Task directions –
In the data below, find every line with the word "Владимира" and copy it out.

Material supplied –
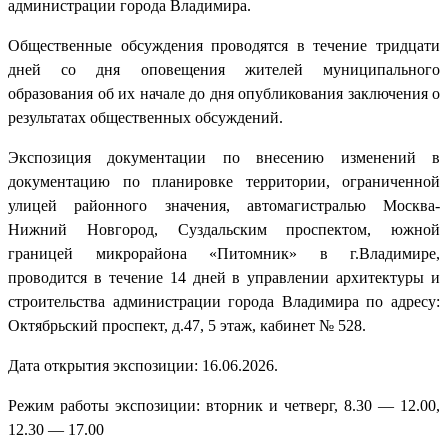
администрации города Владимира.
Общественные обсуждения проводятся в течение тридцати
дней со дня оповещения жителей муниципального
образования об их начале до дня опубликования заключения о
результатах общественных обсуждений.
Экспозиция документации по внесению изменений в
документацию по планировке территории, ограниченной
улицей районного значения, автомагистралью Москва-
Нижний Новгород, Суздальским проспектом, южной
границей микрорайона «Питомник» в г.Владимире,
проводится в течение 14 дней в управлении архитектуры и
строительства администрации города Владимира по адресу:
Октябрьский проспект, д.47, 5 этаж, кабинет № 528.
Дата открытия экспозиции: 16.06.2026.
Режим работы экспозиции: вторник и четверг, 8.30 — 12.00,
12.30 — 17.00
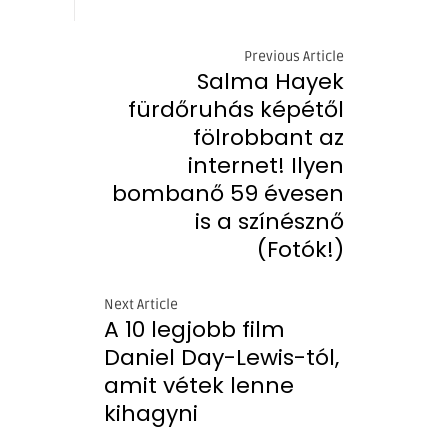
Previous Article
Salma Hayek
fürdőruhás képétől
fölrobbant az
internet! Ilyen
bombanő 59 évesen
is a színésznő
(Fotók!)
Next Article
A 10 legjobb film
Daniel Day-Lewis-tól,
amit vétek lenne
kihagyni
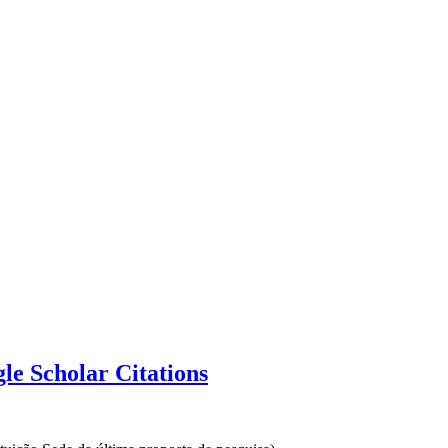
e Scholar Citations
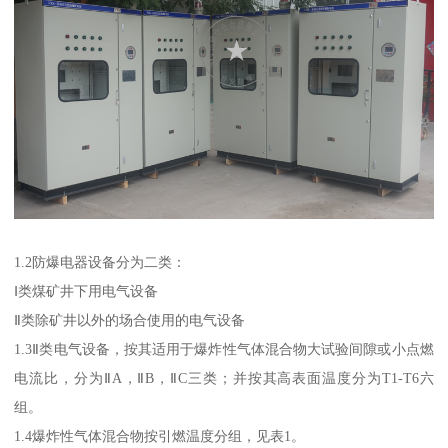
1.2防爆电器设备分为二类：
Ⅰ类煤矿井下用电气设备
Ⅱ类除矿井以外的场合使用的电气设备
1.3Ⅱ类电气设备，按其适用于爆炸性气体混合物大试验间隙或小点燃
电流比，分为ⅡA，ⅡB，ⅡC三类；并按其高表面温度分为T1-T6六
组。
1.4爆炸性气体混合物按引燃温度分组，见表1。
---
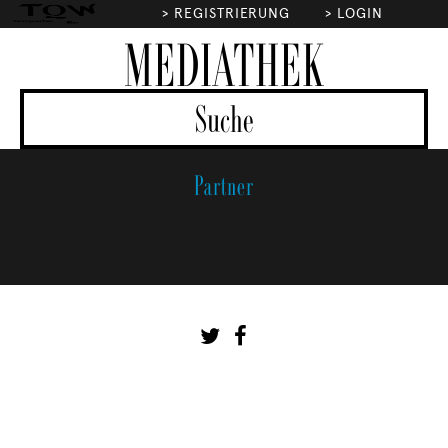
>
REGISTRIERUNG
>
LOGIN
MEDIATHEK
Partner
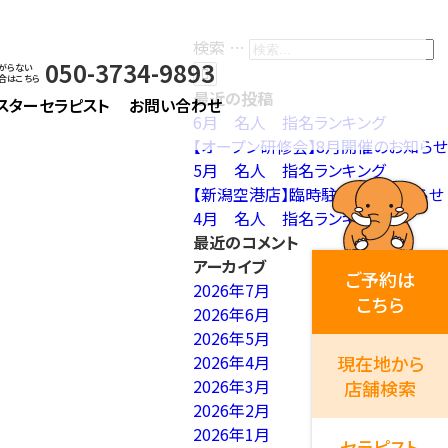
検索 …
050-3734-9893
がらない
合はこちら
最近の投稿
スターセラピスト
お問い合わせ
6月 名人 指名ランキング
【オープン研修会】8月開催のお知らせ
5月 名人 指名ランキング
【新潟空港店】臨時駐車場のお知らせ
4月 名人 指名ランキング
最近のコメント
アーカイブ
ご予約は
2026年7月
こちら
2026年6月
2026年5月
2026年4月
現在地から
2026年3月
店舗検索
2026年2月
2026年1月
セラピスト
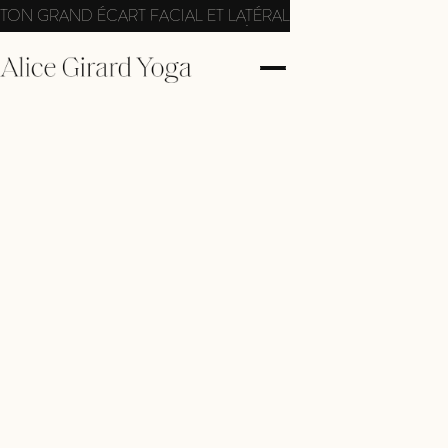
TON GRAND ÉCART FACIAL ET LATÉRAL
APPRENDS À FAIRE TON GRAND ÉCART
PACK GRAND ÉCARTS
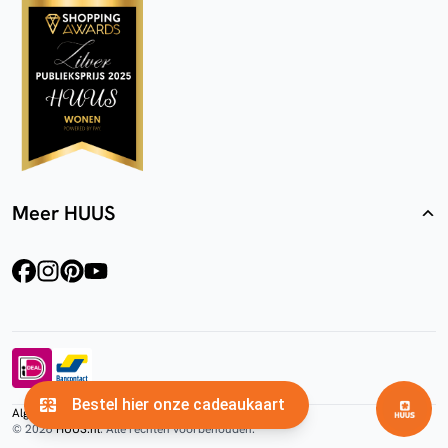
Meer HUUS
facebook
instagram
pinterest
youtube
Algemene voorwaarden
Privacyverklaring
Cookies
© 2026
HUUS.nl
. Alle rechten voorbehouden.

Task output –
администрации города Владимира.
строительства администрации города Владимира по адресу:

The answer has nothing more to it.